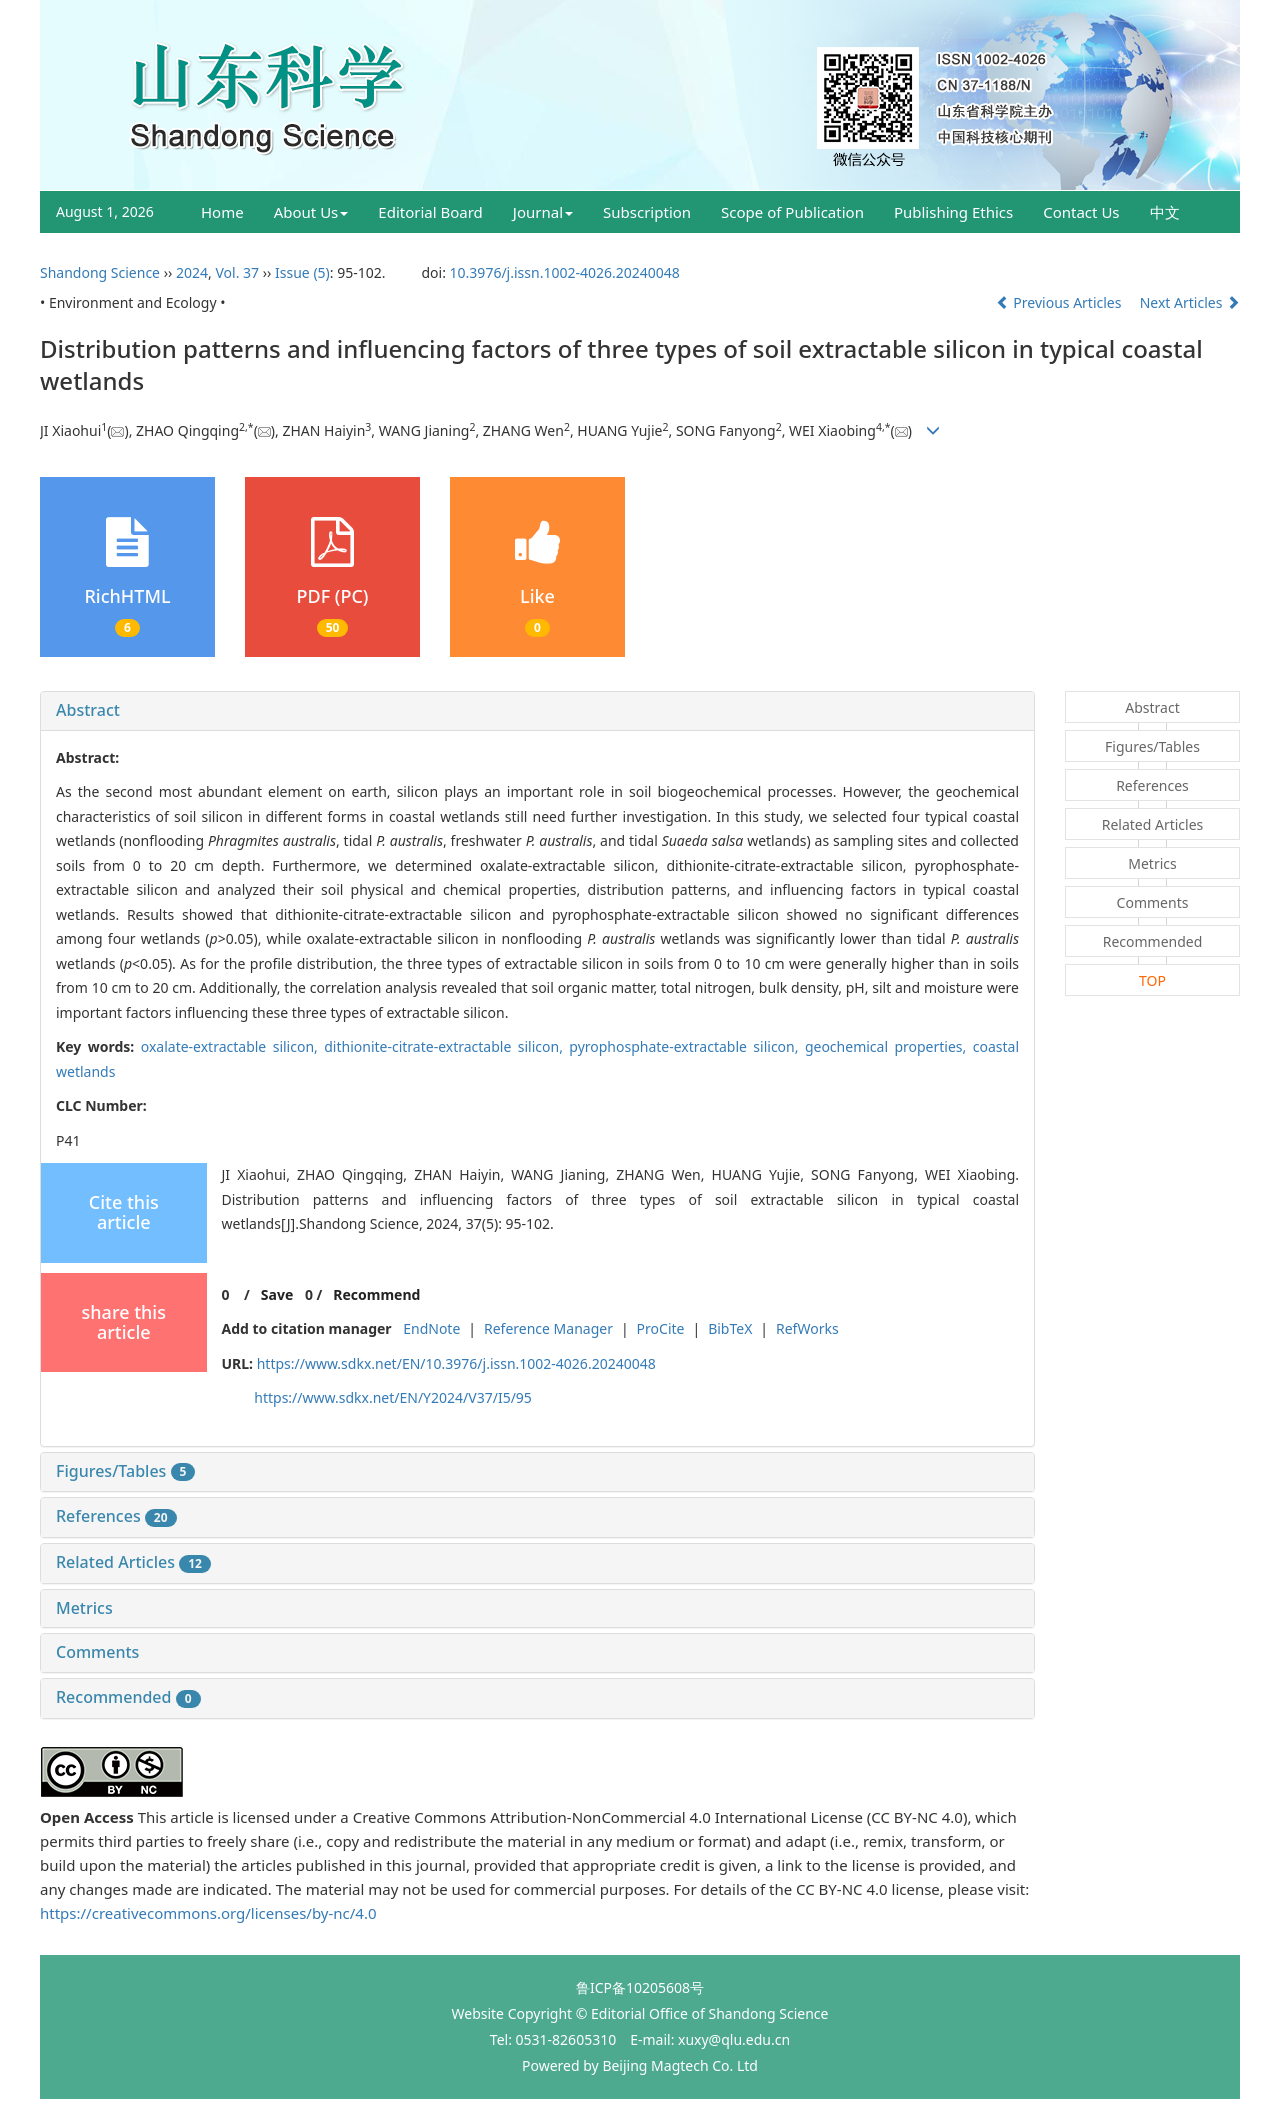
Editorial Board (430, 212)
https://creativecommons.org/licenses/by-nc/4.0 (208, 1913)
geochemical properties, (889, 1046)
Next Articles (1190, 302)
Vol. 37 (237, 272)
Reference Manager (548, 1328)
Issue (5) (302, 272)
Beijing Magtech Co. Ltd (680, 2065)
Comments (97, 1652)
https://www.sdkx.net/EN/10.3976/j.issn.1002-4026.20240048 (456, 1363)
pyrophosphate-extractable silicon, (687, 1046)
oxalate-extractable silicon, (233, 1046)
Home (222, 212)
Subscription (647, 212)
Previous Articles (1060, 302)
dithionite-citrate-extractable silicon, (446, 1046)
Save (277, 1294)
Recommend (376, 1294)
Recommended (128, 1697)
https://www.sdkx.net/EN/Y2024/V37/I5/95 (393, 1397)
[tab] (537, 711)
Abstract (88, 710)
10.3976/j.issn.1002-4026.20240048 (565, 272)
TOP (1152, 980)
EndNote (431, 1328)
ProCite (661, 1328)
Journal (543, 212)
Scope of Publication (792, 212)
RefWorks (807, 1328)
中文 (1165, 212)
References (116, 1516)
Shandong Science (100, 272)
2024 (192, 272)
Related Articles (133, 1562)
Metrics (84, 1608)
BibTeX (730, 1328)
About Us (311, 212)
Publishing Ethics (953, 212)
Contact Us (1081, 212)
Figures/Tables (125, 1471)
┄┄┄┄┄┄┄┄┄┄┄┄┄┄┄┄┄┄┄┄
- [Exercise details] Repeat every entry above word for word, and include no pictures.

- [Exercise response]
Editorial Board (430, 212)
https://creativecommons.org/licenses/by-nc/4.0 (208, 1913)
geochemical properties, (889, 1046)
Next Articles (1190, 302)
Vol. 37 (237, 272)
Reference Manager (548, 1328)
Issue (5) (302, 272)
Beijing Magtech Co. Ltd (680, 2065)
Comments (97, 1652)
https://www.sdkx.net/EN/10.3976/j.issn.1002-4026.20240048 (456, 1363)
pyrophosphate-extractable silicon, (687, 1046)
oxalate-extractable silicon, (233, 1046)
Home (222, 212)
Subscription (647, 212)
Previous Articles (1060, 302)
dithionite-citrate-extractable silicon, (446, 1046)
Save (277, 1294)
Recommend (376, 1294)
Recommended (128, 1697)
https://www.sdkx.net/EN/Y2024/V37/I5/95 (393, 1397)
[tab] (537, 711)
Abstract (88, 710)
10.3976/j.issn.1002-4026.20240048 (565, 272)
TOP (1152, 980)
EndNote (431, 1328)
ProCite (661, 1328)
Journal (543, 212)
Scope of Publication (792, 212)
RefWorks (807, 1328)
中文 (1165, 212)
References (116, 1516)
Shandong Science (100, 272)
2024 (192, 272)
Related Articles (133, 1562)
Metrics (84, 1608)
BibTeX (730, 1328)
About Us (311, 212)
Publishing Ethics (953, 212)
Contact Us (1081, 212)
Figures/Tables (125, 1471)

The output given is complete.